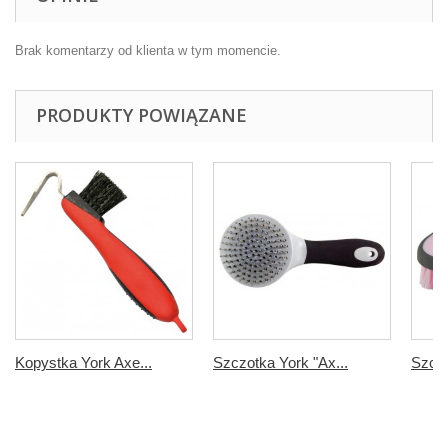
Brak komentarzy od klienta w tym momencie.
PRODUKTY POWIĄZANE
Kopystka York Axe...
Szczotka York "Ax...
Szczo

Directions for this task: All lines from the one with "PRODUKTY POWIĄZANE" to the end of the material above should be copied exactly, both ends included, and nothing else.

Output of the task:
PRODUKTY POWIĄZANE
Kopystka York Axe...
Szczotka York "Ax...
Szczo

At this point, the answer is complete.